# Exercise
Every entry below should be transcribed exactly; pictures stay out of the copy.

--------------------------------------------------

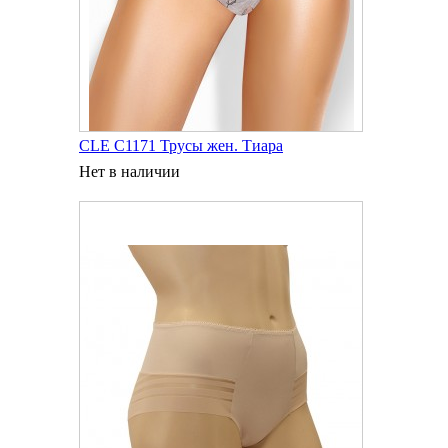
CLE C1171 Трусы жен. Тиара
Нет в наличии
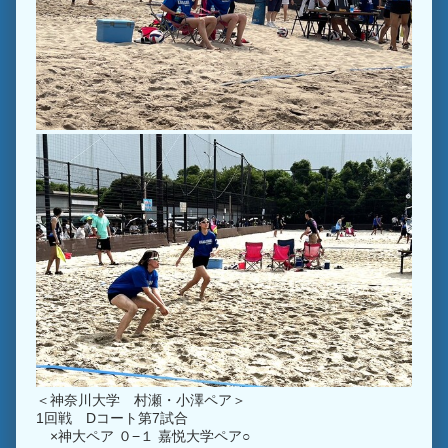
＜神奈川大学 村瀬・小澤ペア＞
1回戦 Dコート第7試合
×神大ペア ０−１ 嘉悦大学ペア○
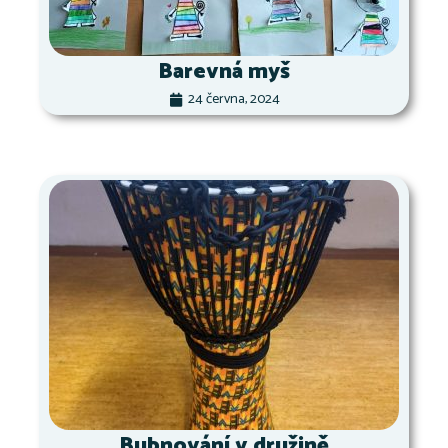
Barevná myš
24 června, 2024
Bubnování v družině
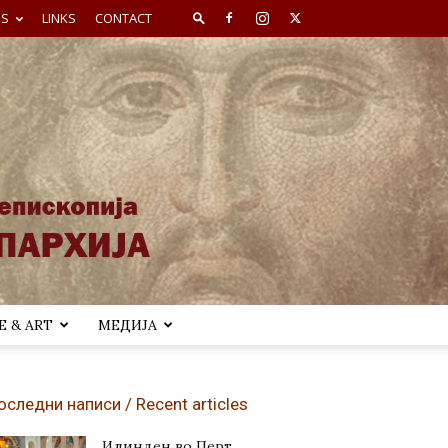
ES
LINKS
CONTACT
 & ART
МЕДИЈА
оследни написи / Recent articles
Илинден во Перт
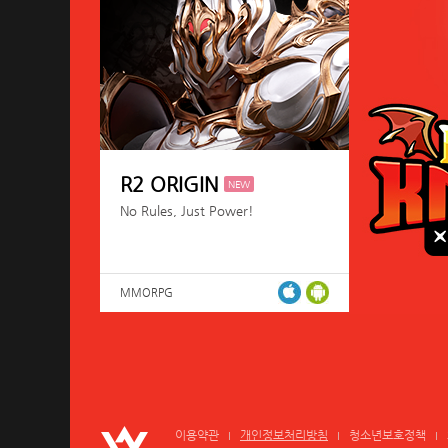
R2 ORIGIN
NEW
No Rules, Just Power!
MMORPG
이용약관
개인정보처리방침
청소년보호정책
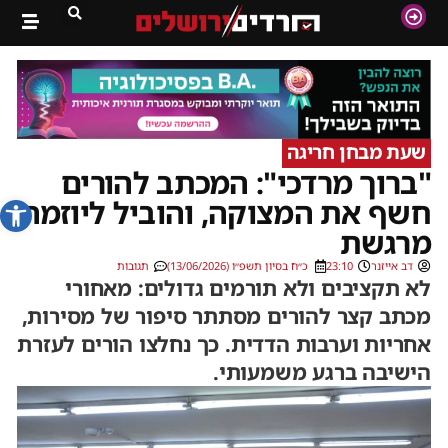
שעת מבחן חריגה
"ברוך מרדכי": המכתב להורים
פתח סרג
חשף את המצוקה, והוביל ליוזמה
מרגשת
דב אייזנר
23:10
כ״ח בסיון תשפ״ו (13/06/2026)
תגובות
לא תקציבים ולא תורמים גדולים: מאחורי
מכתב קצר להורים מסתתר סיפור של מסירות,
אחריות וערבות הדדית. כך נחלצו הורים לעזרת
הישיבה ברגע משמעותי.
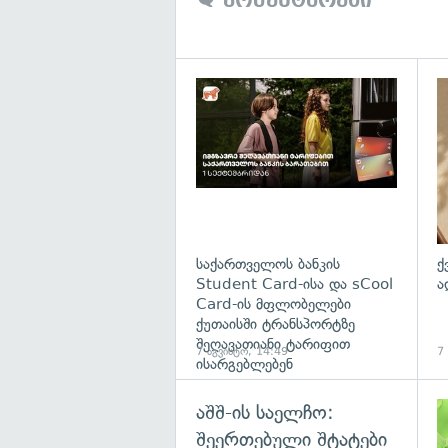
საქართველოს ბანკის
ქ
Student Card-ისა და sCool
ა
Card-ის მფლობელები
ქუთაისში ტრანსპორტზე
შეღავათიანი ტარიფით
7 აგვისტო, 14:49
7
ისარგებლებენ
აშშ-ის საელჩო:
შეერთებული შტატები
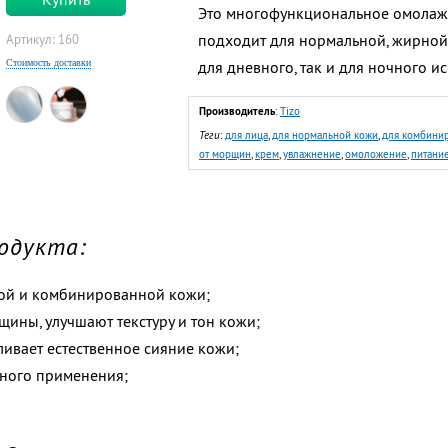
Это многофункциональное омолаж
подходит для нормальной, жирной
Артикул: 160
Стоимость доставки
для дневного, так и для ночного и
Производитель
:
Tizo
Теги
:
для лица
,
для нормальной кожи
,
для комбини
от морщин
,
крем
,
увлажнение
,
омоложение
,
питани
одукта:
ой и комбинированной кожи;
ины, улучшают текстуру и тон кожи;
ливает естественное сияние кожи;
ного применения;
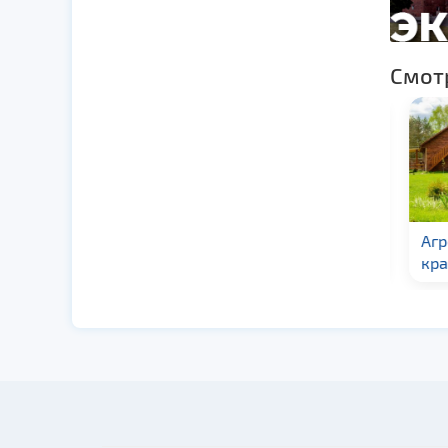
Смот
Усадьба Наслаждение
Агро
кра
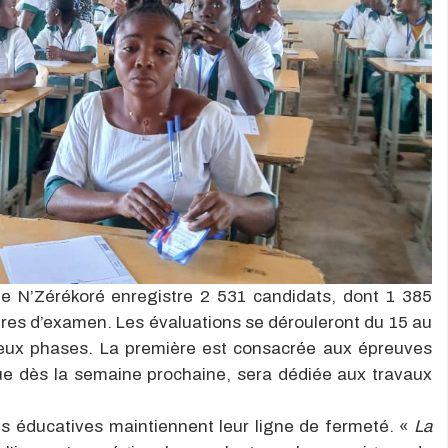
de N’Zérékoré enregistre 2 531 candidats, dont 1 385
tres d’examen. Les évaluations se dérouleront du 15 au
 deux phases. La première est consacrée aux épreuves
ue dès la semaine prochaine, sera dédiée aux travaux
és éducatives maintiennent leur ligne de fermeté. «
La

--------------------------------------------------

# Worked solution
CLE C1171 Трусы жен. Тиара
Нет в наличии
＜神奈川大学 村瀬・小澤ペア＞
1回戦 Dコート第7試合
×神大ペア ０−１ 嘉悦大学ペア○
Barevná myš
24 června, 2024
Bubnování v družině
ES
LINKS
CONTACT
 & ART
МЕДИЈА
оследни написи / Recent articles
Илинден во Перт
R2 ORIGIN
NEW
No Rules, Just Power!
MMORPG
이용약관
개인정보처리방침
청소년보호정책
שעת מבחן חריגה
"ברוך מרדכי": המכתב להורים
פתח סרג
חשף את המצוקה, והוביל ליוזמה
מרגשת
דב אייזנר
23:10
כ״ח בסיון תשפ״ו (13/06/2026)
תגובות
לא תקציבים ולא תורמים גדולים: מאחורי
מכתב קצר להורים מסתתר סיפור של מסירות,
אחריות וערבות הדדית. כך נחלצו הורים לעזרת
הישיבה ברגע משמעותי.
საქართველოს ბანკის
ქ
Student Card-ისა და sCool
ა
Card-ის მფლობელები
ქუთაისში ტრანსპორტზე
შეღავათიანი ტარიფით
7 აგვისტო, 14:49
7
ისარგებლებენ
აშშ-ის საელჩო:
შეერთებული შტატები
Это многофункциональное омолаж
подходит для нормальной, жирной
Артикул: 160
Стоимость доставки
для дневного, так и для ночного и
Производитель
:
Tizo
Теги
:
для лица
,
для нормальной кожи
,
для комбини
от морщин
,
крем
,
увлажнение
,
омоложение
,
питани
одукта:
ой и комбинированной кожи;
ины, улучшают текстуру и тон кожи;
ливает естественное сияние кожи;
ного применения;
Смот
Усадьба Наслаждение
Агро
кра
de N’Zérékoré enregistre 2 531 candidats, dont 1 385
tres d’examen. Les évaluations se dérouleront du 15 au
 deux phases. La première est consacrée aux épreuves
ue dès la semaine prochaine, sera dédiée aux travaux
és éducatives maintiennent leur ligne de fermeté. «
La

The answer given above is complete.